I have done a few valve adjustments through the years (mostly Ford) I always did them with the motor not running. I have seen many times guys doing them with the motor running. Much quicker job. Some made a mess and some didn't. I especially wouldn't do it on a clean detailed motor. What is your preference?
I like a hot lash. I guess that's how I come up. I try to get them adjusted close cold and then do a running hot lash to fine tune it. I use a valve cover with the top cut out. This way, it's pretty clean. When I have tried to set them cold, I'm always off a little and I end up doing a hot lash anyway.
You don't say...hydraulic or solid..! Hydraulic - hot and running. Solid - cold (overnight cold) and NOT running. Mike
From my Husband Kerry [Kerrynzl] I watched him set the lifters on my Chevy when being assembled. He has never had any luck with the pushrod spinning technique. [he can still spin them with the valves wide open] Get a piece of Brazing rod /wire and bend 90° approx 1/4" from the end Measure thickness with a micrometer, and then hammer the end flat until you get 0.030" [the amount of preload] You now have a tool [feeler gauge] to place between the wire circlip and the plunger on the hydraulic lifter. It slips down beside the pushrod and you try and slip/twist it under [adjusting the rocker accordingly] On my Chevy, he set the lifters this method!

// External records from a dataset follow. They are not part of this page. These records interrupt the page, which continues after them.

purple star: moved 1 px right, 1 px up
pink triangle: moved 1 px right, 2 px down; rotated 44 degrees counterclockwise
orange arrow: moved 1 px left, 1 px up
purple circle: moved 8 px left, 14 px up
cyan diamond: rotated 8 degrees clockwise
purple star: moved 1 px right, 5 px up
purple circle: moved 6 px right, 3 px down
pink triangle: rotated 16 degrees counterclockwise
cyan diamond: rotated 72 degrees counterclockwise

The engine was quiet. An old engine re-conditioner /machinist show him this technique
I still have a few self modified valve covers for doing lifters. All my fun engines are now equipped with hydraulic lifters. I preset them cold, then check them with the engines running. Much less mess with the modified covers. Still use a P&G valve gapper, (yeah, I'm that old). The only vehicles I have that require adjusting the rockers, are O/T, and I do them cold. Bob
With a new engine I adjust mine cold. This is the way "Chevy" View attachment 4805617 did it. I don't think GM started every engine and adjusted the valves before going out the door?
Hydraulics can be done running although I prefer to to them with the engine shut off. Solids running is a damned good way to ruin a feeler gauge.
I thought SBC’s had 2 stops on the crank where you set all 16. Haven’t used it in years but I remember my old motors manuals had it. I do my racing engine cold + .002” and when I check them hot they are always correct or “right” on.... They are never “spot” on because I’ve never raced in England.
early SBF: #1TDC IN 1378 EX 1245 #6TDC IN 2456 EX 3678 SBC's same cylinders but labelled different and 90* offset (can't remember which way)
That method works as well. It takes more time but I prefer to start on number one (doesn't really matter but this way I don't forget a hole) and crank the engine until the exhaust valve starts up, at that time you adjust the intake valve on that cylinder. You have a sip of refreshment whilst the lifter relaxes (it is rather relaxing for you as well), back off the nut, tighten it as you spin the rod in your fingers, when snug, stop, add a 1/2 to 3/4 turn to set the lifter in it's travel. Then crank the engine until the intake is nearly down, and adjust the exhaust valve using the same method. It is now evident why I start on number one and work my way back on the head, as 16 sips of refreshment later you may miss a hole or two and not realize it..or care for that matter until you seal up the covers and fire it up.
I've just been through this with the 327 in my Corvette. Cold and not running is fine. It takes a little practice to find zero lash from spinning the pushrods, but it is an easily learned skill. If the engine has a mild cam, you can do it in two steps (#1 at TDC and #6 at TDC), but if you have any kind of a hot cam, do it in four steps (as above) to be sure. After I got them to zero lash, another 3/4 turn got them where they should be. Setting them while the engine running is real messy. no matter what you do, and unnecessary. Here's my thread : https://www.jalopyjournal.com/forum/threads/adjusting-sbc-valves-cold.1203125/.
I have always adjusted valves hot/running for solid lifters.....long go/no-go feelers........Y-blocks and SBCs, not on flatheads (for obvious reasons).....the feelers get pretty beat up, so need to be replaced frequently.....no big cost for accurate settings. Cold/not running for hydraulics.
I always set the valves on my Y-blocks hot and running; everything else has run hydraulic lifters or are non-adjustable...
The reason the Chevy engine shoots oil 20 feet is the fact as pushrods wear, the opening gets larger. Allowing more oil through. Replace the pushrods.
I've always used a P&G valve-gapper, on my solid-lifter SBC. Its old but accurate and quick. I warm up the engine, make sure the battery is fully charged, remove the valve covers, pull the coil wire to prevent starting and use a remote starter switch to go to each cylinder and adjust each valve while cranking the engine. In my case, clearance at each valve is .016 hot, so order/sequence is not critical.
I set them however the shop manual says. If it gives options for both running and non-running, I would choose the former. I don't like the splattering oil.